Rigorous interpretation of ¹³C-MFA results requires an accurate assessment of the measurement errors in the ¹³C labeling data. Knowledge of the measurement errors is necessary to conduct goodness-of-fit tests, which quantify how well a set of labeling data fit a metabolic model, and to compute confidence intervals for the estimated fluxes, which is necessary to determine if differences in estimated fluxes in different strains or under different conditions are statistically significant [23, 29, 49]. Failure to account for any significant source of error in a ¹³C-MFA can potentially lead to underestimation of the errors associated with labeling data. This can result in a biased estimated metabolic flux distribution, failure of a chi-square test for goodness-of-fit even with a complete model metabolic network, and overly optimistic estimation of the confidence intervals for the computed fluxes. To-date, the most common methods for determining the magnitude of the error in MS data have been measurement of MIDs of metabolites labeled to natural abundance (for which the MIDs are theoretically independent of the flux distribution and can be computed from the well-known natural abundances of heavy isotopes) [17, 42, 50], calculation of standard deviations from replicate samples (which is really a measure of precision, not accuracy) [5, 50], and comparison of labeling data for metabolites which should in principle have identical labeling patterns (i.e. comparison of redundant data) [24]. None of these methods are capable of quantifying the errors associated with neglecting isotope effects in central carbon metabolism. These errors are structural in nature and can only be quantified by modeling the impact of isotope effects on the distribution of ¹³C atoms in intracellular metabolites, which at present seems to be a challenging task. We further note that as long as the isotopomer balance equations used for prediction of the labeling state associated with a flux distribution neglect isotope effects, the errors associated with isotope effects place a bound on the accuracy that can be achieved in modeling ¹³C labeling data. No matter how accurate the measurement technique, the errors will never be smaller than those associated with the assumption that isotope effects are negligible.

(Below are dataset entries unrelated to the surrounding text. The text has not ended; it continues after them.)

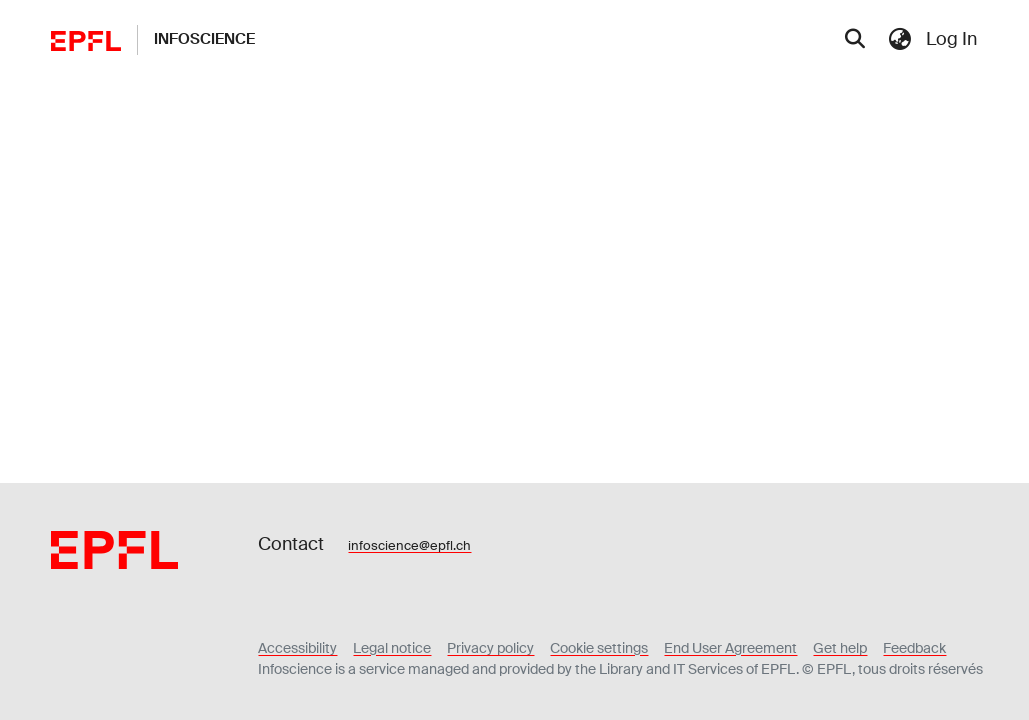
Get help (840, 648)
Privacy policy (490, 648)
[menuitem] (899, 39)
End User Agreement (730, 648)
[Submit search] (854, 40)
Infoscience (204, 39)
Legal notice (392, 648)
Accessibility (297, 648)
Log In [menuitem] (951, 39)
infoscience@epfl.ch (409, 545)
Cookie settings (599, 648)
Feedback (914, 648)
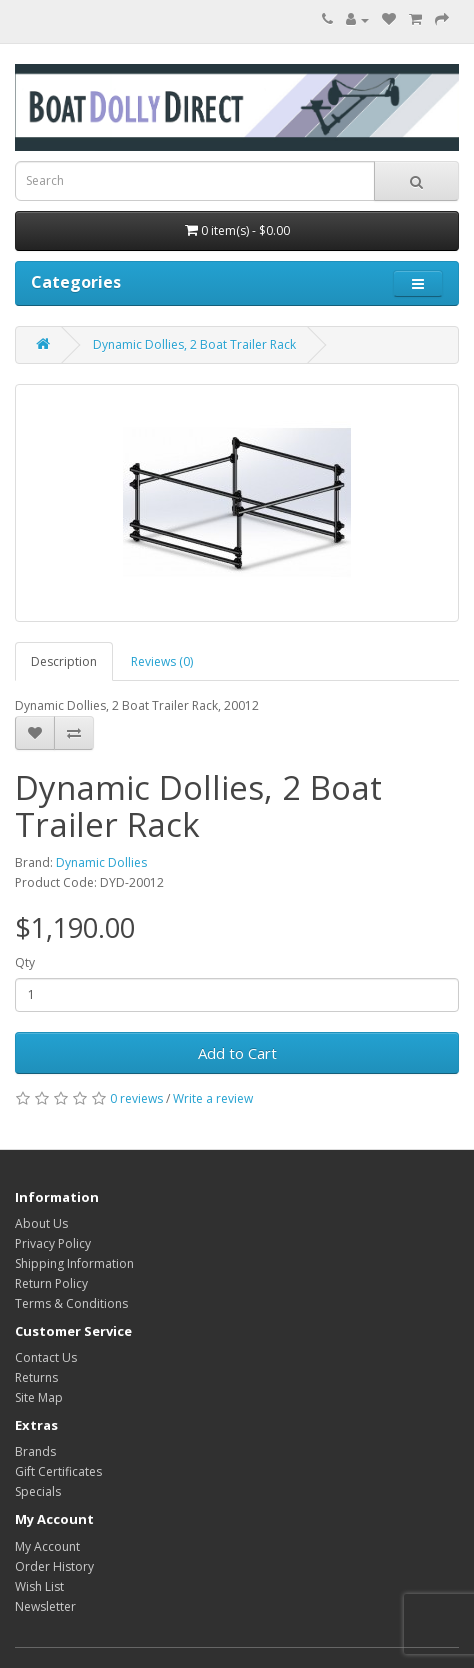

In this contribution, we have modeled isotopic fractionation at the pyruvate node to quantitatively assess the potential modeling errors associated with kinetic isotope effects. We have also proposed a framework that can be used to estimate modeling errors associated with isotope effects at other branch points in metabolism. Our results show that under some conditions the modeling errors associated with isotope effects are significant and will be comparable in size to the measurements errors associated with GC–MS. The quantification of these errors will facilitate accurate interpretation of the results of future ¹³C-MFA studies.